Page 36 of Falling Overboard

“We need to be ready to go before the guests wake up.”

“Why don’t they sleep in? Aren’t they on vacation?”

An excellent question. “Even if they sleep in, we still have to get up early just in case.”

He took a couple of bites of his blueberry muffin and then placed it and his coffee on the built-in shelf behind him. He turned onto his back, putting his hands behind his head. His blanket caught and was pulled down as he moved, the top resting on his hips.

I had to tear my eyes away from his chest. That had felt deliberate. Like he’d done it on purpose just to torment me.

He said, “Despite the ungodly hour, this day is starting out pretty well. A movie date last night, her bringing me breakfast in bed this morning.”

“That wasn’t a date,” I quickly countered, ignoring the way my heart seemed to be skipping beats.

“We watched a movie together and then wound up back at my place. I’d consider that a successful date.”

I knew he was teasing me but I couldn’t return his banter. It felt like if I went along with his joke, he might think I was pathetic enough to hope that it had been a real date.

After a beat, like he had been waiting for my response, he turned on his side and reached for a medicine bottle and his water container.He took a couple of pills out and swallowed them, chasing it down with water.

“Adderall,” he offered. “For my ADHD.”

“Did you disclose your medications to the captain?” Maritime law required that he do so. It was absolutely none of my business, and he would have been well within his rights to say as much to me.

He didn’t.

“Yes, I told the captain.”

“Good. I wouldn’t want you to be fired.”

Now he hit me with the full, blinding glare of his perfect smile. “Is that your way of saying that you would miss me if I was gone?”
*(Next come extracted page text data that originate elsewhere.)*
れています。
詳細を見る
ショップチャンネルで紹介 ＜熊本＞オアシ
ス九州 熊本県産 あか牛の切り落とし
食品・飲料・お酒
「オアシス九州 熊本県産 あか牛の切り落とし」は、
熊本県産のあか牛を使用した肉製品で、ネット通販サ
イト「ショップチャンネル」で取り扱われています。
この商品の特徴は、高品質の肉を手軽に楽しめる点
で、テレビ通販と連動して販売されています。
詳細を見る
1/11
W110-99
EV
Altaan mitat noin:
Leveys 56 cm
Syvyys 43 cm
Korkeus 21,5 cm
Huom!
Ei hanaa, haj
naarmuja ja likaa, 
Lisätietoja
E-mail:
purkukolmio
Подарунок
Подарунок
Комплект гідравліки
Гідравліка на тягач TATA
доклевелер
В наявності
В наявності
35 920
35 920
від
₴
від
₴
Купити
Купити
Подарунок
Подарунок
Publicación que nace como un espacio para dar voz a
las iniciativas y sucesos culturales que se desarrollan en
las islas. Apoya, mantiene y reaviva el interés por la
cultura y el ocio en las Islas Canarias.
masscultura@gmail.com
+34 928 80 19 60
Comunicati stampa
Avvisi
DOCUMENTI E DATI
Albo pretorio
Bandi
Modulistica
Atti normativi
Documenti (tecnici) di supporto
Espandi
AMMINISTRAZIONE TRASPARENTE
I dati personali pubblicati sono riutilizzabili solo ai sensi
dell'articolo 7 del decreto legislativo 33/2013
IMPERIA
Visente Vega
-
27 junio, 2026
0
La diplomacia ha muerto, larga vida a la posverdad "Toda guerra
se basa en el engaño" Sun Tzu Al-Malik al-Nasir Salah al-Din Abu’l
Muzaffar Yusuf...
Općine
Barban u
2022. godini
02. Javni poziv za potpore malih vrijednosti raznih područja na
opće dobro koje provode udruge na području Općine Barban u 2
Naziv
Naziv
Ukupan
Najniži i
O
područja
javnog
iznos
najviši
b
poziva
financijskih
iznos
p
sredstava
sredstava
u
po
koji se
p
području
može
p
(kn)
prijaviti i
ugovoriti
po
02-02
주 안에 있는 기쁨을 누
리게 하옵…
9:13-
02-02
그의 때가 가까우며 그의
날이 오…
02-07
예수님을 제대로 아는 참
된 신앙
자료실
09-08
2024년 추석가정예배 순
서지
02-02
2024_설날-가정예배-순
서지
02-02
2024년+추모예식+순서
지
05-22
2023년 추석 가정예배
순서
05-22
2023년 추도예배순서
I hadn’t known him for very long but I realized that I absolutely would miss him if he was let go. He had somehow found a way to sneak into my heart and steal a tiny piece of it for himself. He had made himself matter to me.

I liked him.

But it would be ridiculous to say as much.

“You should get up,” was what I settled on.

He grinned again, with that look of his, as if he knew exactly what I was thinking even if I didn’t speak the words. “I will.”

Nodding, I grabbed my breakfast and coffee and turned to go.

When I opened the door, he said, “Can we watch another movie together tonight?”

I would love that more than anything in the whole world.

“Sure.” Feeling the need to protect my too-easily-swayed heart, I added, “But it’s not a date.”

“Whatever you say, Lucky.”

I was looking forward to establishing a new routine with Hunter, going back to our cabin at the end of the night to watch a musical together.

Thomas inadvertently put an end to that.

As the greenest deckhand, Hunter was assigned to the late-night anchor watch. I could have given myself that same shift but Emilie still needed supervision around guests and for someone to make sure that she was actually working.

Georgia did not supervise Emilie when the two of them worked together. So it had to be me.